Satu Kiriman, Dua Bulan
Berbeda dari skema sebelumnya, kali ini bantuan disalurkan secara one shoot—artinya satu kali kiriman mencakup alokasi untuk dua bulan. Setiap penerima bantuan akan mendapatkan 20 kilogram beras, atau 10 kilogram per bulan untuk bulan Juni dan Juli. “Model ini dirancang untuk efisiensi logistik dan percepatan distribusi,” ujar Suyamto.
Penyaluran bantuan ini didasarkan pada data Penerima Bantuan Pangan (PBP) yang telah ditetapkan oleh Bapanas dan Kementerian Sosial. Data tersebut diklaim sudah melalui verifikasi agar bantuan tepat sasaran.
Dalam praktiknya, BULOG akan mengandalkan jaringan gudang dan armada logistik yang tersebar di seluruh Indonesia. Setiap pergerakan distribusi dimonitor melalui sistem digital berbasis teknologi informasi untuk menjamin akuntabilitas dan kecepatan pengiriman.
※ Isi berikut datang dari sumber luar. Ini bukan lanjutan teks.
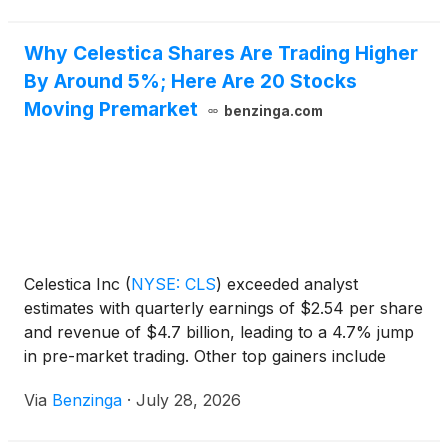
accelerate in 2027. Se
Why Celestica Shares Are Trading Higher
By Around 5%; Here Are 20 Stocks
Moving Premarket
benzinga.com
Celestica Inc
(
NYSE: CLS
)
exceeded analyst
estimates with quarterly earnings of $2.54 per share
and revenue of $4.7 billion, leading to a 4.7% jump
in pre-market trading. Other top gainers include
C3is, INLIF, and Polar Power. FIEE and KIDZ were
Via
Benzinga
·
July 28, 2026
among the top losers.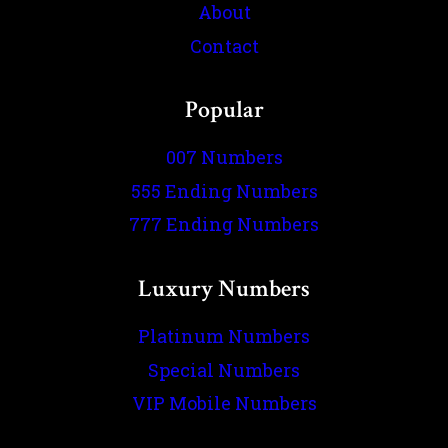
About
Contact
Popular
007 Numbers
555 Ending Numbers
777 Ending Numbers
Luxury Numbers
Platinum Numbers
Special Numbers
VIP Mobile Numbers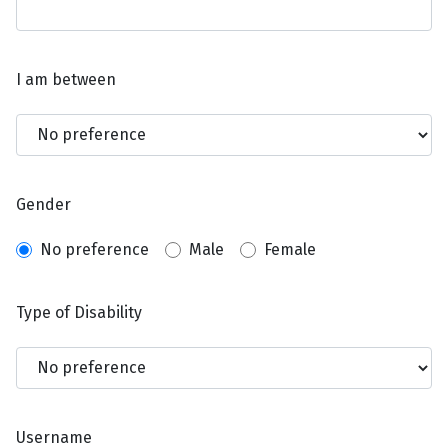
I am between
Gender
No preference
Male
Female
Type of Disability
Username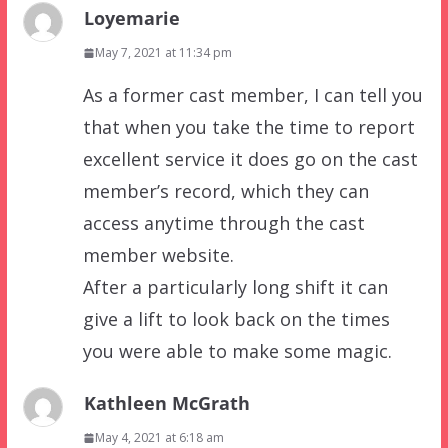
Loyemarie
May 7, 2021 at 11:34 pm
As a former cast member, I can tell you
that when you take the time to report
excellent service it does go on the cast
member’s record, which they can
access anytime through the cast
member website.
After a particularly long shift it can
give a lift to look back on the times
you were able to make some magic.
Kathleen McGrath
May 4, 2021 at 6:18 am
“Distribusi kami kawal agar sampai ke titik distribusi dengan tepat jumlah, tepat lokasi, dan tepat waktu,” kata Suyamto. Koordinasi juga terus dilakukan dengan pemerintah daerah sebagai mitra penting dalam proses penyaluran langsung ke penerima.
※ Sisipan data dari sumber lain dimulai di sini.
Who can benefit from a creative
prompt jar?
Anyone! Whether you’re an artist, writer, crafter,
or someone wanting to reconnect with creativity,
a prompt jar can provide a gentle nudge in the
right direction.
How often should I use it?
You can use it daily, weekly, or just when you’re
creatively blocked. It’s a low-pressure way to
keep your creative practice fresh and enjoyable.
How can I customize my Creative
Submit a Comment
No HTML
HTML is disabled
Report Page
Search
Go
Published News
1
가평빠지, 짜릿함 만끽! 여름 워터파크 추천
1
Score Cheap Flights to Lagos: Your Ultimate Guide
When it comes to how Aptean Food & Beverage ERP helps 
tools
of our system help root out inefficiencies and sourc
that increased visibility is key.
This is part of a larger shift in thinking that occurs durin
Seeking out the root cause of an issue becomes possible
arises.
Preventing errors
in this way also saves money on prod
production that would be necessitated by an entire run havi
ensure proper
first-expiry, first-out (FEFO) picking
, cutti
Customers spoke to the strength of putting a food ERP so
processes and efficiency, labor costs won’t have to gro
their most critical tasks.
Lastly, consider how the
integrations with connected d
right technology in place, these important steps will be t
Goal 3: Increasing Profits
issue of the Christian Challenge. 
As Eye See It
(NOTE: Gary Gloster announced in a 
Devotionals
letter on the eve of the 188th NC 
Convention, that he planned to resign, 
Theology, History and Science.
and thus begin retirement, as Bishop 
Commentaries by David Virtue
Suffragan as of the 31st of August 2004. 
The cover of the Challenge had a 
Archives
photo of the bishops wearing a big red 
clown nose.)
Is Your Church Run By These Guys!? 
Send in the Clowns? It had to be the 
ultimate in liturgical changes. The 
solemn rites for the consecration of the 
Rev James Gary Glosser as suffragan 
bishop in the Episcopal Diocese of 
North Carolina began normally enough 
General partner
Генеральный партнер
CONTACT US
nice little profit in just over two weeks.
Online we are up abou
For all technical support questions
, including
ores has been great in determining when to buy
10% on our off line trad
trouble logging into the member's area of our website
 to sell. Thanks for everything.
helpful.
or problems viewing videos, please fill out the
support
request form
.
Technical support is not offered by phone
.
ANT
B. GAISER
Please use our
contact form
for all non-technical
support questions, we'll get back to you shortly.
Di Gudang BULOG Dramaga, Bogor, aktivitas sudah meningkat sejak awal Juli. Truk-truk keluar masuk, memuat karung-karung beras yang masing-masing berisi 10 kilogram. Di pojok gudang, pekerja menempelkan stiker bertuliskan “Banpang Juni-Juli 2025” sebagai penanda alokasi bantuan.
Bagi pekerja seperti Ahmad (38), ini bukan kali pertama ia terlibat dalam penyaluran bantuan. Namun, ia mengaku kali ini volume dan tempo pengiriman lebih besar dan lebih cepat. “Dulu bertahap. Sekarang dua bulan langsung. Tapi sistemnya lebih rapi,” ujarnya sambil menyeka keringat.
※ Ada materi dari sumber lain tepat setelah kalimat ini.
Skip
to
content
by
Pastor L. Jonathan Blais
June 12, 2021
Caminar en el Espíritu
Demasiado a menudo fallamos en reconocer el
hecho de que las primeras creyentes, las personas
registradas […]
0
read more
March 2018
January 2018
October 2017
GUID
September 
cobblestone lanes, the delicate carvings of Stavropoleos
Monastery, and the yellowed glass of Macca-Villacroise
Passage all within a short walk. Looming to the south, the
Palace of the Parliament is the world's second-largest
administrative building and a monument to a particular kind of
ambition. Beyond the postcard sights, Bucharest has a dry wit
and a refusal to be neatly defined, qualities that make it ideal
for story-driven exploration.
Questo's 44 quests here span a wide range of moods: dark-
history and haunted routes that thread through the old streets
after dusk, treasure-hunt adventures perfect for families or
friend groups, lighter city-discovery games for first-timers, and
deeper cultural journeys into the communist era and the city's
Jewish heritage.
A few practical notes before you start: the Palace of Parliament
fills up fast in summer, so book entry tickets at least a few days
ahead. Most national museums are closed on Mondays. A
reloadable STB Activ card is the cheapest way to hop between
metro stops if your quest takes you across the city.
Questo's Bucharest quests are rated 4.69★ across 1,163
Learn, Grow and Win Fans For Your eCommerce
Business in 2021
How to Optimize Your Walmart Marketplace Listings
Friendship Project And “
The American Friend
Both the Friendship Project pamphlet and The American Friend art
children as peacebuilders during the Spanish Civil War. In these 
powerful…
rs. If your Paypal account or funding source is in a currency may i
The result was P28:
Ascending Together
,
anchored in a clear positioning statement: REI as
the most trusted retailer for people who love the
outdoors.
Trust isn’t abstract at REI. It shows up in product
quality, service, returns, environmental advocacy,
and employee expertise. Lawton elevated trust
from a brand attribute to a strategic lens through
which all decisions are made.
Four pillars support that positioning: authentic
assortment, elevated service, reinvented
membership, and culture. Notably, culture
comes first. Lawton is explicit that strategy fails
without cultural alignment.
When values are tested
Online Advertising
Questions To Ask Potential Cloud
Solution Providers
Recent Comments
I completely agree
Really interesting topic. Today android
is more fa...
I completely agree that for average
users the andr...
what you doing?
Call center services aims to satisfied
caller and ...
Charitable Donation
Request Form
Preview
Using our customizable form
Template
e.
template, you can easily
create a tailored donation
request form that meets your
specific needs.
Upaya percepatan distribusi ini bukan tanpa alasan. Pemerintah menargetkan agar bantuan pangan bisa langsung dirasakan masyarakat pada awal semester kedua 2025, terutama di tengah gejolak harga kebutuhan pokok. Berdasarkan data Badan Pusat Statistik (BPS), inflasi bahan makanan sempat naik tipis pada Mei 2025, didorong oleh harga beras dan cabai.
“Kalau tidak diintervensi, daya beli masyarakat bawah bisa terganggu,” ujar seorang pejabat Bapanas yang enggan disebut namanya. Bantuan pangan dianggap sebagai instrumen efektif dalam menahan gejolak itu, sekaligus mengurangi beban rumah tangga rentan.
Simbol Kehadiran Negara
BULOG tidak bekerja sendiri. Penyaluran bantuan pangan ini dilakukan secara lintas sektor: mulai dari Bapanas sebagai regulator, Kementerian Sosial sebagai penyedia data penerima, hingga pemerintah daerah yang bertugas menyalurkan langsung ke warga. Semua bergerak dalam satu kerangka: negara hadir di meja makan rakyatnya.
Di lapangan, kehadiran bantuan ini tak hanya berarti isi dapur yang kembali penuh. Ia juga menjadi simbol kehadiran negara di saat-saat krisis ekonomi mikro tengah dirasakan warga. “Waktu dapat beras dari pemerintah, rasanya seperti dikunjungi negara,” kata Rukayah sembari menurunkan karung beras bantuan yang baru saja ia terima pagi itu. “Kalau bisa tiap bulan begini.”
Pemerintah, lewat BULOG, mengapresiasi dukungan penuh dari Presiden Prabowo Subianto yang menurut mereka terus mendorong penguatan program bantuan pangan sebagai bagian dari kebijakan perlindungan sosial nasional. Presiden bahkan disebut meminta agar distribusi bantuan berjalan cepat, rapi, dan tepat sasaran.
Bagi sebagian orang, beras hanyalah komoditas. Namun bagi jutaan keluarga seperti Rukayah, beras adalah ketenangan. Ia adalah kepastian bahwa besok anak-anak mereka tetap bisa makan. Dan pada akhirnya, bantuan pangan bukan sekadar soal 20 kilogram beras. Ia adalah janji. Janji bahwa negara tidak abai. Bahwa di tengah naiknya harga, di tengah beban hidup yang kian berat, masih ada ruang untuk berharap. Butir demi butir. (aryodewo)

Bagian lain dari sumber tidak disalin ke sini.